A variante Ômicron parece ter sintomas mais leves de modo geral, ser assintomática em muitos infectados, e mandar uma proporção menor de pacientes para o hospital. Conforme nos aproximamos dos dois anos de pandemia, uma variante aparentemente mais “branda” chegou a criar esperanças do começo do fim: uma variante que infecta muitos mas mata poucos poderia aumentar a imunidade da população e evitar futuras variantes mais perigosas. Infelizmente, é cedo para tirar esse tipo de conclusão. Novas variantes podem sempre emergir, e não há garantia que pegar a Ômicron ofereça proteção contra futuras cepas do vírus (assim como as vacinas, que funcionam bem contra variantes anteriores, protegem menos contra a infecção pela Ômicron, embora ainda protejam contra o desenvolvimento de Covid grave).

A alta transmissibilidade da variante Ômicron e a consequente explosão no número de casos cria risco de muitas mortes e de sobrecarga do sistema de saúde: mesmo que a porcentagem de casos fatais ou exigindo hospitalização seja baixa, uma pequena porcentagem de um número gigantesco pode ser um número suficientemente grande para criar uma tragédia. E infecções entre os próprios profissionais da saúde, constantemente expostos ao vírus na linha de frente, também diminuem a capacidade do sistema afinal, mesmo com sintomas leves ou sem sintomas, profissionais da saúde que contraem Covid precisam se afastar do trabalho pela segurança de seus pacientes e colegas.

O fato de que muitas infecções pela nova cepa são assintomáticas é uma boa notícia para os indivíduos afetados e para o sistema de saúde, mas aumenta o risco de transmissão totalmente inadvertida, em que a pessoa infectada não faz ideia de que pode estar espalhando o vírus para pessoas vulneráveis como crianças e outros não vacinados, portadores de comorbidades, e outros grupos de risco e portanto não adota precauções.

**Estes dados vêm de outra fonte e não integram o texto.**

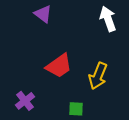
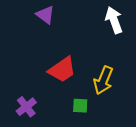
green square: (76, 109) -> (80, 106), moved

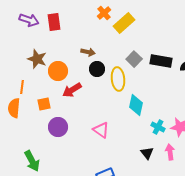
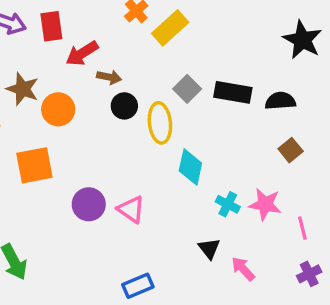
red arrow: (72, 90) -> (82, 53), moved
orange square: (44, 104) -> (34, 165), size x1.6
purple circle: (58, 127) -> (89, 204), moved
pink arrow: (170, 152) -> (243, 269), moved, turned -35

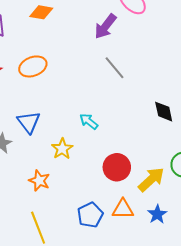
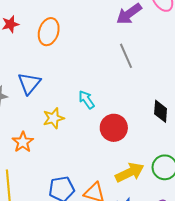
orange ellipse: (33, 66) -> (49, 32), turned -68
red circle: (117, 167) -> (114, 128), moved

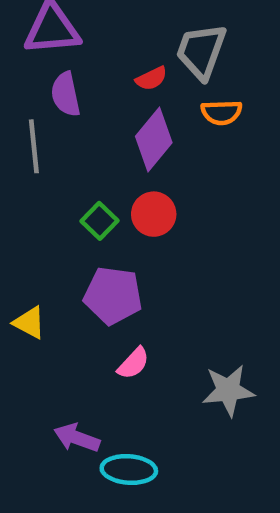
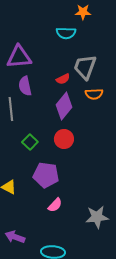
green square: (99, 221) -> (30, 142), moved
purple arrow: (77, 438) -> (15, 237), moved

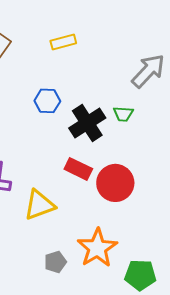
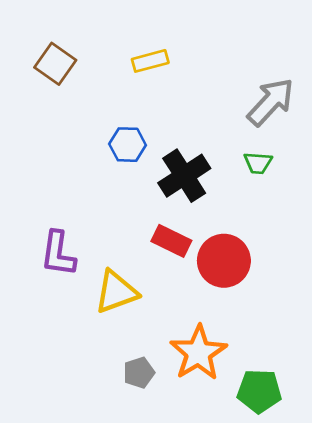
green trapezoid: (123, 114) -> (258, 163), moved

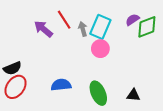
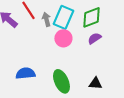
purple semicircle: (132, 20) -> (94, 38), moved
green diamond: (147, 27) -> (91, 17), moved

Justamente no momento em que, para evitar esse cenário, seria importante testar rapidamente pessoas assintomáticas que tiveram contato com pessoas infectadas, o Brasil, como muitos outros países, enfrenta a falta de insumos para testes e a resultante necessidade de racioná-los. E isso cria um dilema ético.

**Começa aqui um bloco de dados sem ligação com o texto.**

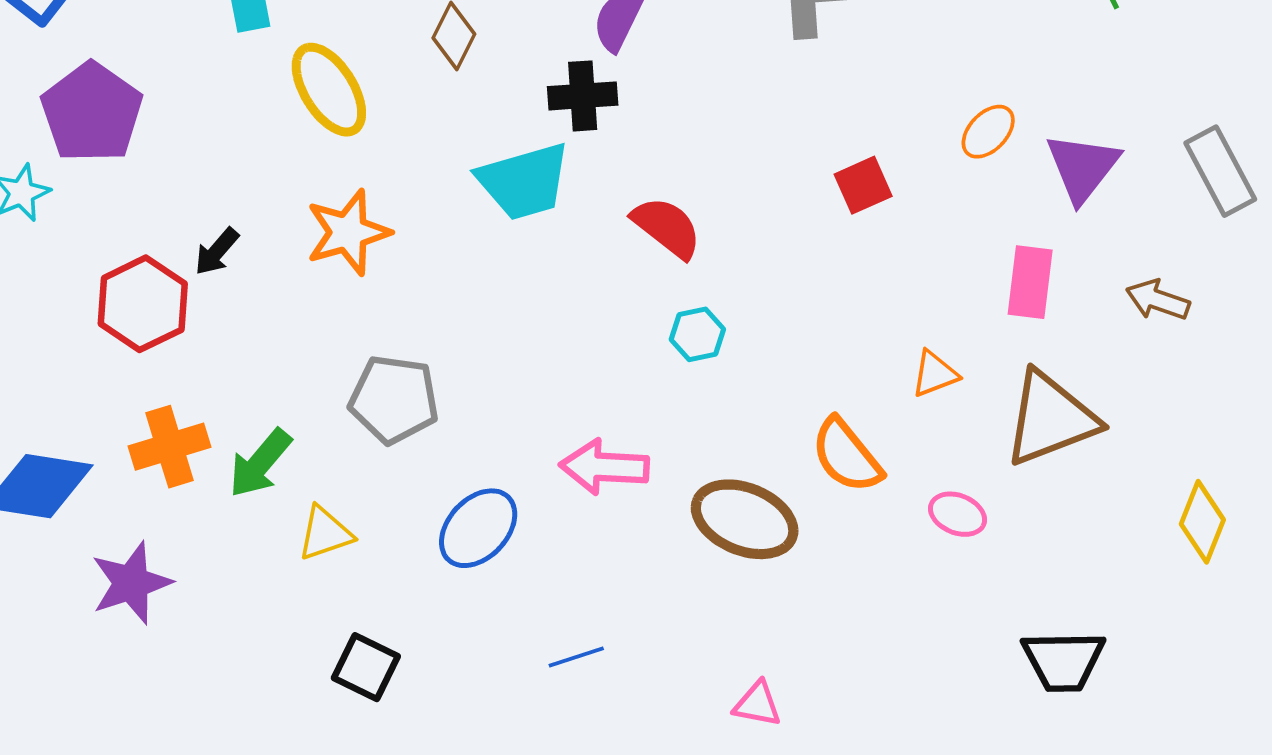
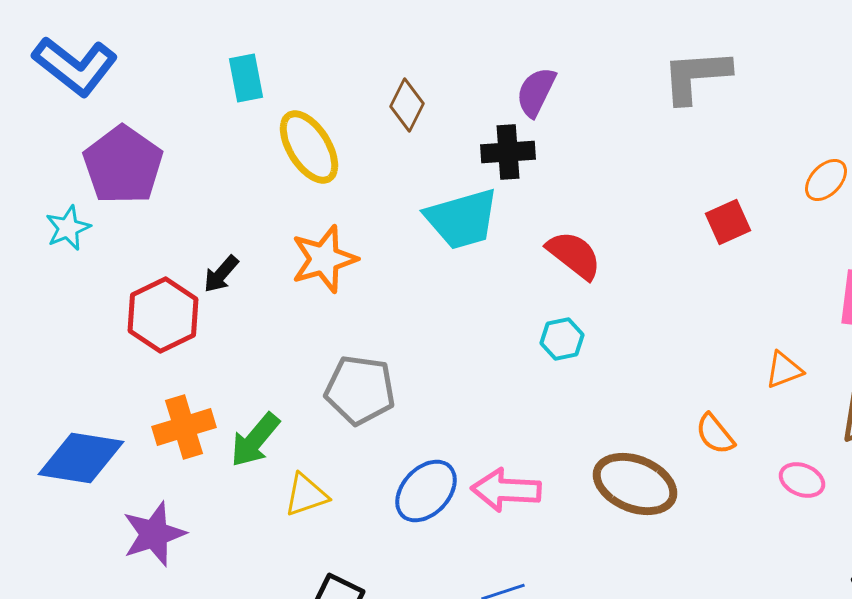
cyan hexagon: (697, 334) -> (562, 339), moved
orange semicircle: (847, 456) -> (715, 434), size x0.7
pink arrow: (604, 467) -> (506, 490), moved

Claro que é importante reservar testes para pacientes com sintomas graves, quando o diagnóstico exato é necessário para direcionar o tratamento, e para profissionais da saúde, que colocariam muitos outros em risco caso estivessem infectados e assintomáticos, como uma grande rede de hospitais decidiu fazer. Mas essa política desprioriza os testes “eletivos” que permitiriam aos demais assintomáticos descobrir que estão com o vírus, e portanto proteger os mais vulneráveis à sua volta. Assim, até que a disponibilidade de testes aumente novamente (possivelmente incluindo os autotestes), fica clara a importância de continuar levando a sério as precauções como manter o distanciamento, usar máscaras, e evitar espaços fechados, especialmente para pessoas saudáveis e assintomáticas que podem ter sido expostas ao vírus, não podem se testar, e correm risco de expor pessoas vulneráveis.